Ecology and distribution. Specimens were found in cryptic and exposed areas, encrusting rocky overhangs and slopes at a depth varying from less than one metre to 12 metres. The new species is known only from its type locality, Crena beach ( Ilha Grande ) Jorge Grego and Abraão islands, at the nearby of Ilha Grande, Rio de Janeiro state, Southeast Brazil .

Etymology. The new species was named “tamoiensis ” in recognition of the Area de Proteção Ambiental Tamoios (APA Tamoios) and the Estação Ecológica Tamoios (ESEC Tamoios) for marine biodiversity conservation in Rio de Janeiro state.

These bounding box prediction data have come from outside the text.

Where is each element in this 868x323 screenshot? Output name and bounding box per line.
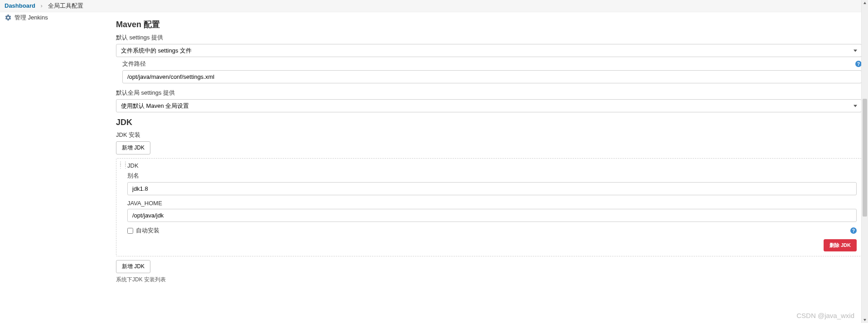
auto-install-checkbox[interactable] xyxy=(127,228,133,234)
jdk-name-input[interactable] xyxy=(127,182,857,195)
jdk-block-title: JDK xyxy=(127,162,857,169)
vertical-scrollbar[interactable] xyxy=(861,0,868,288)
breadcrumb-current: 全局工具配置 xyxy=(48,2,83,9)
help-icon[interactable]: ? xyxy=(855,61,862,67)
java-home-input[interactable] xyxy=(127,209,857,222)
breadcrumb-separator: › xyxy=(41,2,43,9)
default-settings-select[interactable]: 文件系统中的 settings 文件 xyxy=(116,44,862,57)
global-settings-label: 默认全局 settings 提供 xyxy=(116,89,862,97)
help-icon[interactable]: ? xyxy=(850,227,857,234)
breadcrumb-dashboard[interactable]: Dashboard xyxy=(5,2,35,9)
default-settings-label: 默认 settings 提供 xyxy=(116,34,862,42)
file-path-input[interactable] xyxy=(122,70,862,83)
jdk-install-block: ⋮⋮⋮⋮⋮⋮ JDK 别名 JAVA_HOME 自动安装 ? 删除 JDK xyxy=(116,158,862,256)
breadcrumb: Dashboard › 全局工具配置 xyxy=(0,0,868,12)
jdk-name-label: 别名 xyxy=(127,172,857,180)
auto-install-row[interactable]: 自动安装 xyxy=(127,227,159,235)
sidebar-item-manage-jenkins[interactable]: 管理 Jenkins xyxy=(5,12,109,23)
jdk-section-title: JDK xyxy=(116,118,862,127)
drag-handle-icon[interactable]: ⋮⋮⋮⋮⋮⋮ xyxy=(118,162,122,169)
auto-install-label: 自动安装 xyxy=(136,227,159,235)
sidebar: 管理 Jenkins xyxy=(0,10,113,288)
jdk-install-label: JDK 安装 xyxy=(116,131,862,139)
maven-section-title: Maven 配置 xyxy=(116,19,862,30)
add-jdk-button-bottom[interactable]: 新增 JDK xyxy=(116,260,150,273)
main-content: Maven 配置 默认 settings 提供 文件系统中的 settings … xyxy=(113,10,868,288)
sidebar-item-label: 管理 Jenkins xyxy=(14,14,48,22)
delete-jdk-button[interactable]: 删除 JDK xyxy=(824,239,857,251)
java-home-label: JAVA_HOME xyxy=(127,200,857,207)
jdk-list-caption: 系统下JDK 安装列表 xyxy=(116,276,862,284)
global-settings-select[interactable]: 使用默认 Maven 全局设置 xyxy=(116,99,862,112)
scrollbar-thumb[interactable] xyxy=(863,99,867,217)
file-path-label: 文件路径 xyxy=(122,60,146,68)
gear-icon xyxy=(5,14,12,21)
add-jdk-button-top[interactable]: 新增 JDK xyxy=(116,141,150,154)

Remarks. Chalinula tamoiensis sp. nov. resembles Chalinula nematifera , from the Central Western Pacific and Chalinula molitba from the Tropical Western Atlantic concerning its thinly encrusting growth form and other features. The skeleton is quite variable in Chalinula , so it is impossible or difficult to infer reliable characters for species distinction ( Tab. 2; cf. de Weerdt 2000; de Weerdt 2022). Hence, we rely on the growth form, size and shape of oxeas and other small traits to diagnose the new species. Chalinula nematifera was characterised by Rossi et al. (2015) as a “mauve-coloured coat and white strands covering coral substrate”. De Laubenfels (1954) described it as a “bright purple of a peculiar transparent or translucent nature”. Chalinula nematifera usually covers all over a ramified coral, assuming a thinly encrusting growth habit ( de Laubenfels 1954; Rossi et al., 2015). Chalinula tamoiensis sp. nov. has no obvious white strands on its surface, but it has translucent subdermal channels described by de Laubenfels (1954) which might eventually resemble the characteristic white strands described by Rossi et al. (2015). Even though, it is not the slime described for C. nematifera by de Laubenfels (1954).

The wide variability exhibited by Chalinula molitba approaches this species even more to Chalinula tamoiensis sp. nov., including the purple colour in life, a thinly to thickly encrusting habit, and a skeleton composed of variable amount of spongin and oxeas with similar size range ( de Weerdt 2002). However, Chalinula tamoiensis sp. nov. is never tubular or cushion shaped as commonly observed in the Caribbean populations of the former species. Contrastingly, oscules are positioned on the top of conspicuous volcaniform projections of the holotype of Chalinula tamoiensis sp. nov. or flush with the surface. All other features observed in Chalinula tamoiensis sp. nov. are shared with Chalinula molitba , including the presence of acerate or hastate oxeas with stepped or sharply pointed ends ( de Weerdt 2000, 2002).

The remaining species have more elaborate growth forms, distinct colour patterns or longer oxeas (over 100 µm), then diverging greatly from the new species ( Tab. 2). Chalinula crassiloba (Lamarck, 1814) and Chalinula finitima ( Schmidt, 1870) weren’t discussed, because both species are unrecognizable.